Photography: Tom Cockram

In any case, it made me wonder: what was your pandemic like?

Well, I guess it’s similar to everyone: just stuck at home. At first, I was trying to figure out if there was anything I could do, and I selected many, many thousands of masks to send to Mexico for the hospital nurses. Then I started working on Disclaimer.

How did that project come to your attention?

Renée Knight (the author of the 2015 novel that inspired the show) and I have mutual acquaintances. She sent me the manuscript and I really liked it. I just didn’t know how to make it happen as a conventional movie. And so time passed, I went to do Romaand towards the end Knight got in touch and said, Hey, in case you’re interested, the rights are available. And that was a time when I was very intrigued to explore episodic television.

I enjoy a lot of shows and they have amazing writing and acting. But very few have a cinematic approach. So I was intrigued. How can the conventional writer-oriented program be turned into something closer to cinema?

What do you mean by “cinematic approach” here?

In film, images are taken and related to other images to convey meaning. There is a visual layer, a visual way in which stories are told. To achieve it, you must surrender to it.

Many series can’t worry about that. They need to keep moving the narrative forward constantly. The narrative leads the show; that is its amazing strength. Narratively, they’ve started doing much more interesting things than most mainstream American films. But in the worst case, you can watch many series with your eyes closed.

By the way, you can still have a good time. In fact, you can be doing things while watching your show.

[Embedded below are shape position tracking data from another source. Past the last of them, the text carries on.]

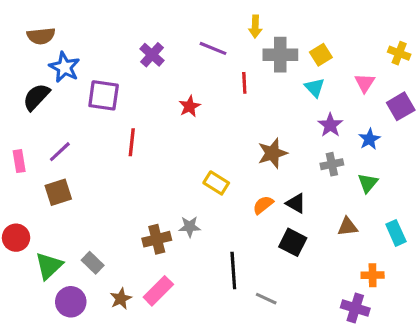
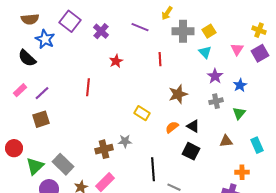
yellow arrow: (255, 27) -> (167, 13), turned 32
red line: (244, 83) -> (160, 59), moved
purple square: (104, 95) -> (70, 21), moved, turned 30
black semicircle: (36, 97) -> (27, 58), turned -90
red star: (190, 106) -> (116, 61), moved
purple square: (401, 106) -> (260, 53), moved
pink rectangle: (19, 161) -> (20, 90), moved, turned 56
gray rectangle: (93, 263) -> (63, 164), size x1.5

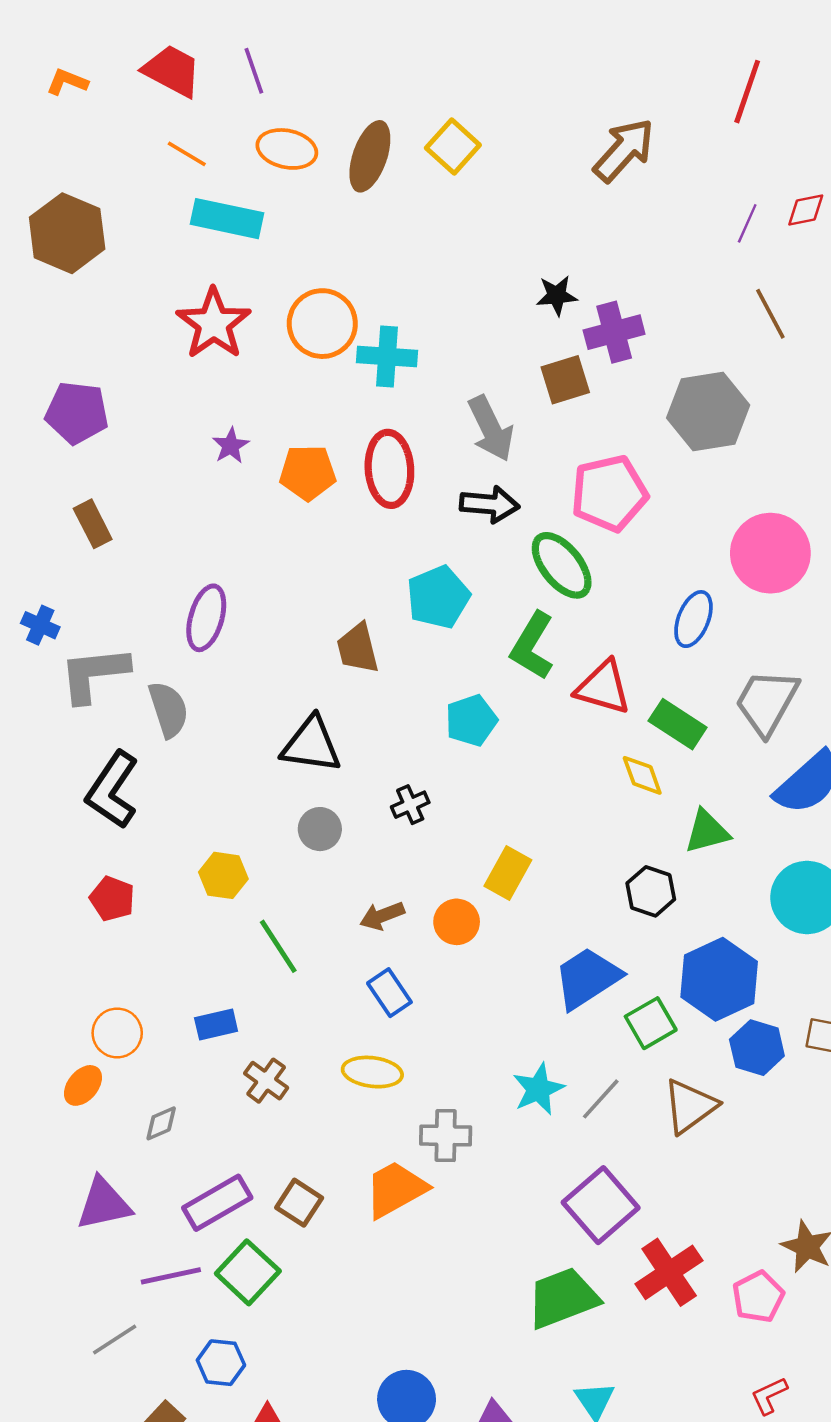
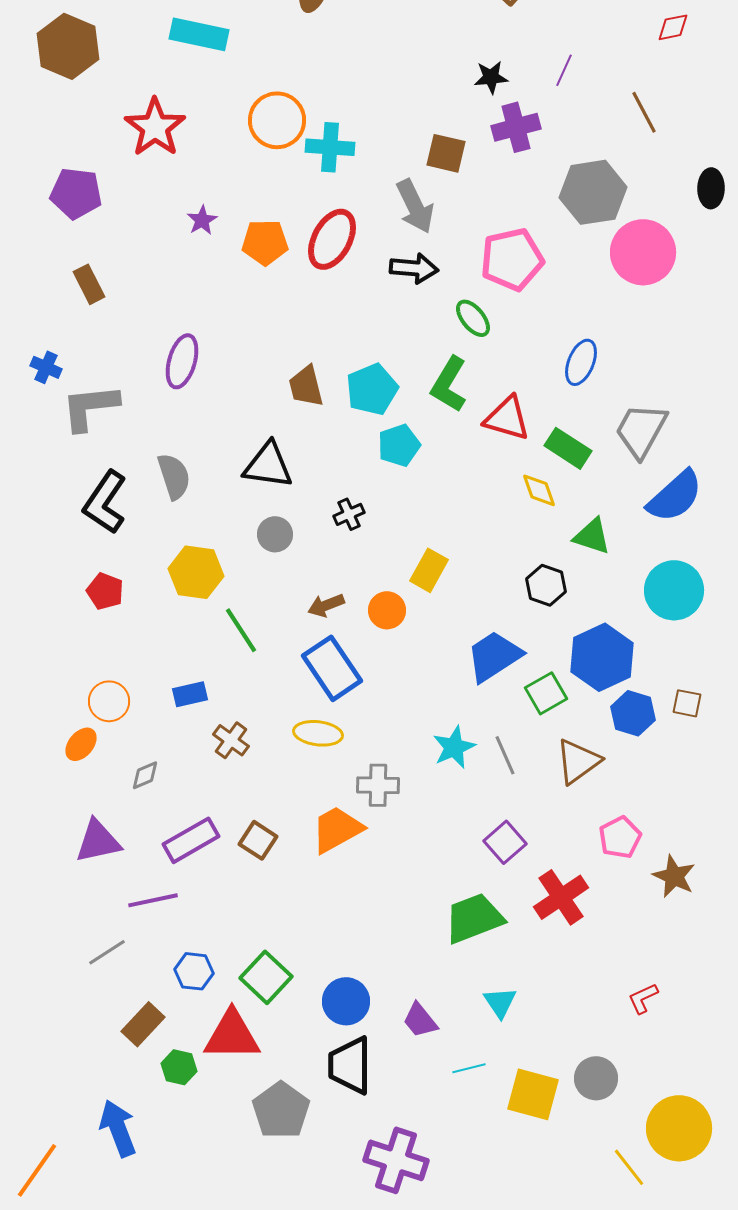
purple line: (747, 223) -> (564, 70), moved
black star: (557, 295) -> (491, 77), moved
red star: (214, 324) -> (155, 127), moved
brown square: (565, 380) -> (446, 153), moved, turned 30
red ellipse: (389, 469) -> (332, 239), turned 32
pink circle: (770, 553) -> (643, 252), moved
green ellipse: (562, 565) -> (473, 318), size x0.7
cyan pentagon: (438, 597) -> (372, 389), moved
gray semicircle: (168, 709) -> (174, 476), moved
green triangle: (707, 832) -> (592, 536), turned 33
yellow hexagon: (223, 875) -> (196, 572), size x1.4
blue rectangle: (389, 993) -> (332, 668), size x1.6
gray line: (601, 1099) -> (505, 755), turned -66
purple square: (601, 1205) -> (505, 842), size x0.7
green square: (248, 1272) -> (266, 977), moved
pink pentagon: (758, 1297) -> (620, 837), moved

My wife embroiders while watching some of these shows.

Yes, and you are talking from time to time. That is its value.

Another thing is: I had never done anything overtly narrative and I was very intrigued by the challenge. I had always preferred a more cinematic language to convey ideas, rather than a strong narrative drive.

Can you tell us a little more about what you mean by “overtly narrative”?

When you have a narrative, you can go: A, then B, then C, then D, then E, then F, and so on. In movies, you somehow have to convey everything you need (and this is what I mean by film language) to get from A to D.

But there are two principles that are contradictory and I learned them working on this program. The principle of cinema is time: it is how those images flow in time and all the emotions they transmit in time. Television, on the other hand, is used to kill time. It’s killing time to keep the narrative flowing.